Another dot in the blogosphere?

Weighing in on assessment

Posted on: July 9, 2020

Depending on how you design and implement it, assessment is when students learn the least or the most.

Students might learn little to nothing if there is no assessment or if the assessment is not constructively aligned to learning outcomes, content, teaching strategies, and learning experiences.

On the other hand, learning is tested and measured if well-designed assessment challenges students to apply, analyse, evaluate, create, and/or cooperate.

Whether formative or summative, assessment puts the responsibility of showing evidence of learning on the student.

Prior to this, the teacher might have delivered information or provided other learning experiences. But we still do not know if the student has learnt anything.

Prior to assessment, students might have the opportunity to negotiate meaning with their peers, but we still do not know if the students have learnt anything.

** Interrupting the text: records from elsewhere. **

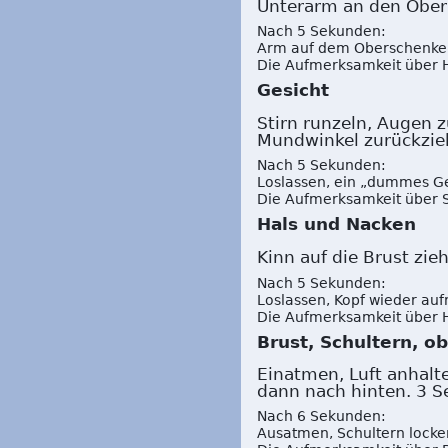
Unterarm an den Ober
Nach 5 Sekunden:
Arm auf dem Oberschenkel
Die Aufmerksamkeit über 
Gesicht
Stirn runzeln, Augen
Mundwinkel zurückzieh
Nach 5 Sekunden:
Loslassen, ein „dummes Ge
Die Aufmerksamkeit über St
Hals und Nacken
Kinn auf die Brust z
Nach 5 Sekunden:
Loslassen, Kopf wieder auf
Die Aufmerksamkeit über 
Brust, Schultern, o
Einatmen, Luft anhalt
dann nach hinten. 3 S
Nach 6 Sekunden:
Ausatmen, Schultern locker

The evidence of learning is often in the assessment. And yet this is one of the most poorly conceived and dreaded aspects of the teaching and learning process. One need only review poorly-written multiple-choice questions, critique vague rubrics, or rail against grading on a curve to see this.

Parts of assessment are also poorly understood by students, parents, and other stakeholders. They see the obvious classroom performances of teaching, but they are not privy to the heart-wrenching and mind-numbing process of, say, grading essays.
 

 
In this respect, assessment is like the engine under the hood of a sexy sports car. Everyone sees and appreciates the outsides. Very few know how to design and maintain the insides so that the car actually works like one.

Just like a car, when the engine breaks down, practically everything else stops working. You have a car that isn’t. Likewise, you have teaching that is empty of evidence of learning.